Prix Goncourt, le dernier roman d’Hervé Le Tellier, L’Anomalie, est composé comme une fugue, autour d’un vol aérien. Le même avion parti de Paris (Air France 006) à destination de New York, se posera deux fois, à quatre mois d’intervalle. Des destins se croisent. Par exemple Blake, le tueur, Joanna, l’avocate ou Victor Miesel, l’écrivain mondain.

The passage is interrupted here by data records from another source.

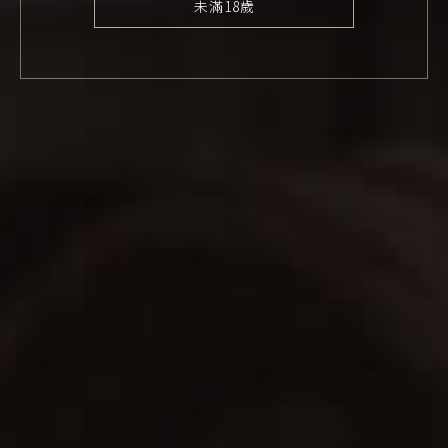
未滿18歲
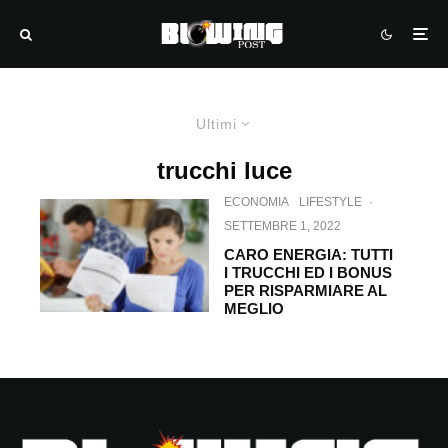
Ultimi
trucchi luce
ECONOMIA
LIFESTYLE
·
SETTEMBRE 1, 2022
CARO ENERGIA: TUTTI
I TRUCCHI ED I BONUS
PER RISPARMIARE AL
MEGLIO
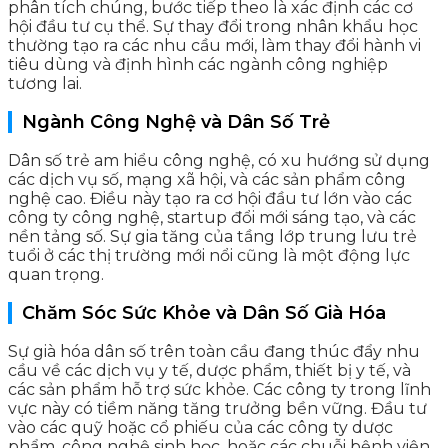
phân tích chúng, bước tiếp theo là xác định các cơ
hội đầu tư cụ thể. Sự thay đổi trong nhân khẩu học
thường tạo ra các nhu cầu mới, làm thay đổi hành vi
tiêu dùng và định hình các ngành công nghiệp
tương lai.
Ngành Công Nghệ và Dân Số Trẻ
Dân số trẻ am hiểu công nghệ, có xu hướng sử dụng
các dịch vụ số, mạng xã hội, và các sản phẩm công
nghệ cao. Điều này tạo ra cơ hội đầu tư lớn vào các
công ty công nghệ, startup đổi mới sáng tạo, và các
nền tảng số. Sự gia tăng của tầng lớp trung lưu trẻ
tuổi ở các thị trường mới nổi cũng là một động lực
quan trọng.
Chăm Sóc Sức Khỏe và Dân Số Già Hóa
Sự già hóa dân số trên toàn cầu đang thúc đẩy nhu
cầu về các dịch vụ y tế, dược phẩm, thiết bị y tế, và
các sản phẩm hỗ trợ sức khỏe. Các công ty trong lĩnh
vực này có tiềm năng tăng trưởng bền vững. Đầu tư
vào các quỹ hoặc cổ phiếu của các công ty dược
phẩm, công nghệ sinh học, hoặc các chuỗi bệnh viện,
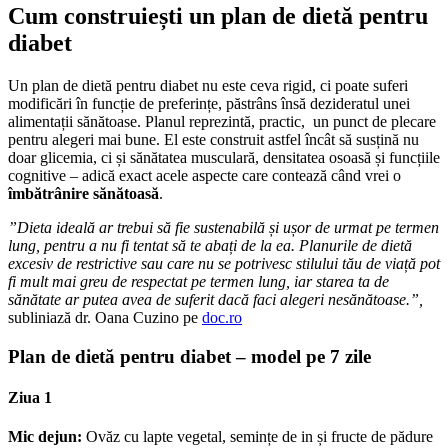
Cum construiești un plan de dietă pentru
diabet
Un plan de dietă pentru diabet nu este ceva rigid, ci poate suferi
modificări în funcție de preferințe, păstrâns însă dezideratul unei
alimentații sănătoase. Planul reprezintă, practic, un punct de plecare
pentru alegeri mai bune. El este construit astfel încât să susțină nu
doar glicemia, ci și sănătatea musculară, densitatea osoasă și funcțiile
cognitive – adică exact acele aspecte care contează când vrei o
îmbătrânire sănătoasă
.
”Dieta ideală ar trebui să fie sustenabilă și ușor de urmat pe termen
lung, pentru a nu fi tentat să te abați de la ea. Planurile de dietă
excesiv de restrictive sau care nu se potrivesc stilului tău de viață pot
fi mult mai greu de respectat pe termen lung, iar starea ta de
sănătate ar putea avea de suferit dacă faci alegeri nesănătoase.”,
subliniază dr. Oana Cuzino pe
doc.ro
Plan de dietă pentru diabet – model pe 7 zile
Ziua 1
Mic dejun:
Ovăz cu lapte vegetal, semințe de in și fructe de pădure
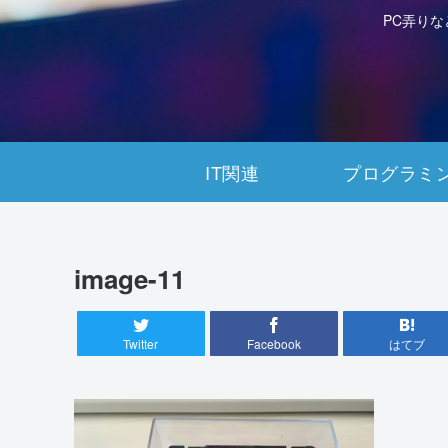
PC弄り
IT関連
プログラミ
image-11
Twitter
Facebook
はてブ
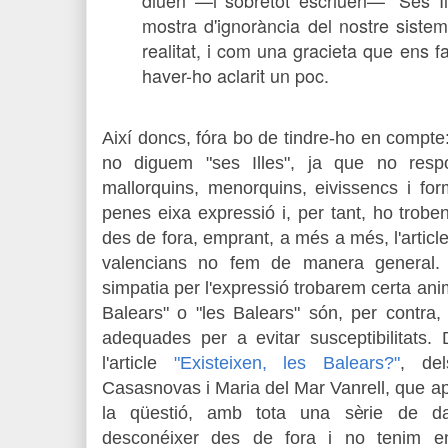
diuen —i sobretot escriuen— "Ses I
mostra d'ignorància del nostre sistema
realitat, i com una gracieta que ens f
haver-ho aclarit un poc.
Així doncs, fóra bo de tindre-ho en compte:
no diguem "ses Illes", ja que no respo
mallorquins, menorquins, eivissencs i for
penes eixa expressió i, per tant, ho trob
des de fora, emprant, a més a més, l'article
valencians no fem de manera general.
simpatia per l'expressió trobarem certa anima
Balears" o "les Balears" són, per contra
adequades per a evitar susceptibilitats.
l'article
"Existeixen, les Balears?"
, de
Casasnovas i Maria del Mar Vanrell, que ap
la qüestió, amb tota una sèrie de da
desconéixer des de fora i no tenim en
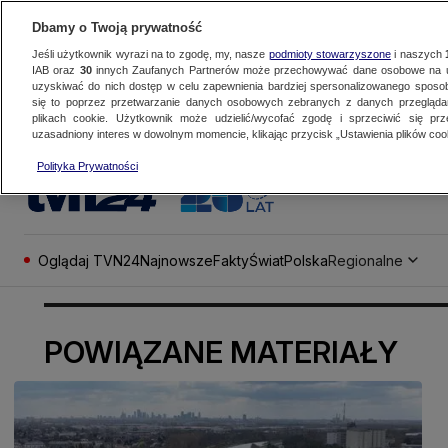
Dbamy o Twoją prywatność
Jeśli użytkownik wyrazi na to zgodę, my, nasze
podmioty stowarzyszone
i naszych
IAB oraz
30
innych Zaufanych Partnerów może przechowywać dane osobowe na ur
uzyskiwać do nich dostęp w celu zapewnienia bardziej spersonalizowanego sposo
się to poprzez przetwarzanie danych osobowych zebranych z danych przegląd
plikach cookie. Użytkownik może udzielić/wycofać zgodę i sprzeciwić się pr
uzasadniony interes w dowolnym momencie, klikając przycisk „Ustawienia plików cook
Polityka Prywatności
Oglądaj TVN24
Najnowsze
Fakty
Świat
Polska
Regionalne
POWIĄZANE MATERIAŁY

Le terme d’ « anomalie » choisi pour le titre désigne un défaut de logique. La littérature permet de mettre en fiction ce qui échappe à l’observation ou la modélisation. Les mathématiques et les sciences sont convoquées dans la fiction pour expliquer ce défaut devenu une énigme. L’auteur met en scène des scientifiques, en particulier deux prodiges :  » Adrian(…)un très jeune probabiliste » de 20 ans et sa collègue Tina qui « recensent toutes les variables qui peuvent affecter le trafic aérien ». (p.105) Il nous montre les tâtonnements, le quotidien d’une cellule de crise au Pentagone et la perplexité des chercheurs face à l’inexplicable. L’un d’eux explique au Président des U.S.A que notre « réalité est une construction, et même une reconstruction ». (p.165) En éliminant les hypothèses une à une, les chercheurs finissent par avancer celle de « la simulation informatique ». (p.166)

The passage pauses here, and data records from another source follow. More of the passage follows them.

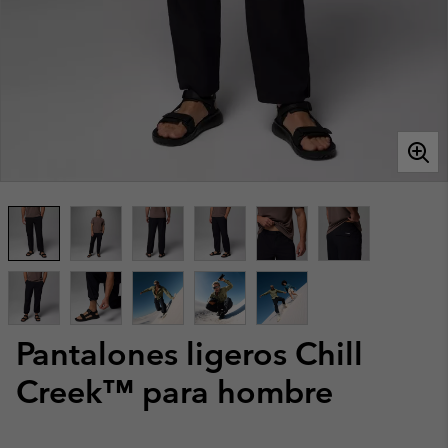
Pantalones ligeros Chill
Creek™ para hombre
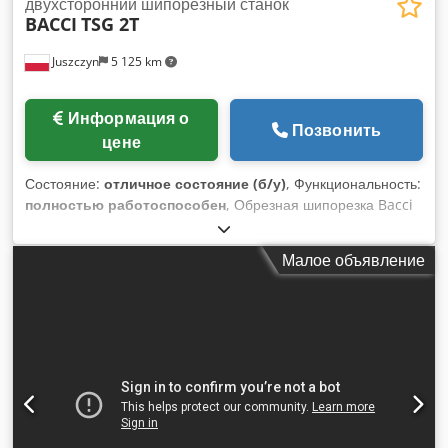
двухсторонний шипорезный станок
BACCI
TSG 2T
Juszczyn
5 125 km
Информация о
Позвонить
цене
Состояние:
отличное состояние (б/у)
, Функциональность:
полностью работоспособен
, Обрезная шипорезка Bacci
TSG 2T Скорость вращения шпинделя, об/мин: 6000
Максимальная ширина шипа: 115 + 2R мм Глубина шипа:
Малое объявление
10 – 45 мм Угол наклона стола вверх: 0° – 15° Угол наклона
стола вниз: 0° – 30° Угол наклона боковой части стола: 0° –
20° Вес станка: 1050 кг Габариты станка: 1500x1150x1350
мм Dsdpfx Ahjy Uc Ruoljkr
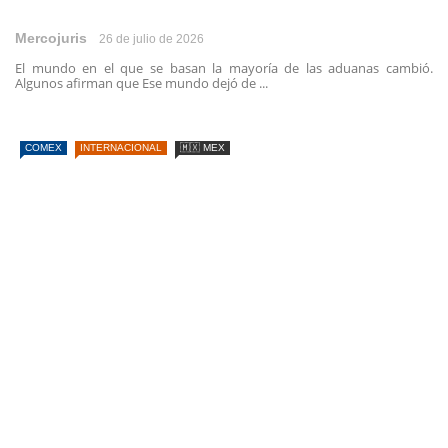
Mercojuris
26 de julio de 2026
El mundo en el que se basan la mayoría de las aduanas cambió.
Algunos afirman que Ese mundo dejó de ...
COMEX
INTERNACIONAL
🇲🇽 MEX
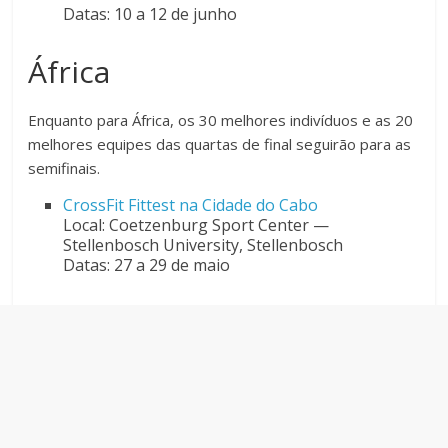
Datas: 10 a 12 de junho
África
Enquanto para África, os 30 melhores indivíduos e as 20
melhores equipes das quartas de final seguirão para as
semifinais.
CrossFit Fittest na Cidade do Cabo
Local: Coetzenburg Sport Center —
Stellenbosch University, Stellenbosch
Datas: 27 a 29 de maio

Le roman d’Hervé Le Tellier montre la fin d’une époque où les êtres humains se sentaient pleinement vivants et croyaient pouvoir dominer la Nature avec la technologie. Le souvenir d’Hiroshima et des catastrophes nucléaires n’ont pas été effacés et reviennent dans cette fiction douce-amère sur ce qu’on nomme culture, et même « humanité ».

Sommes-nous des « programmes » ? En tout cas, chaque passager, en étant plongé dans une faille temporelle, est confronté à sa finitude, et à son double. Dans un roman fantastique du XIXème siècle, l’être humain parviendrait à se rendre compte qu’il s’agit d’un automate ou d’un fantôme. Dans un roman de science-fiction contemporain, il se battrait contre un robot ou une Intelligence artificielle.

Ici, c’est plus insidieux et anxiogène, car les techniques informatiques nous font douter de notre réalité même. Sommes-nous des humains ou des anomalies ? Notre devenir nous échappe, ainsi que notre mort. Comme le contrôleur aérien du roman, le lecteur se pose la question du « qui est (aux commandes….) ? » Ou quoi ?

Hervé Le Tellier, L’Anomalie, Paris, Gallimard, 2020, 327 p.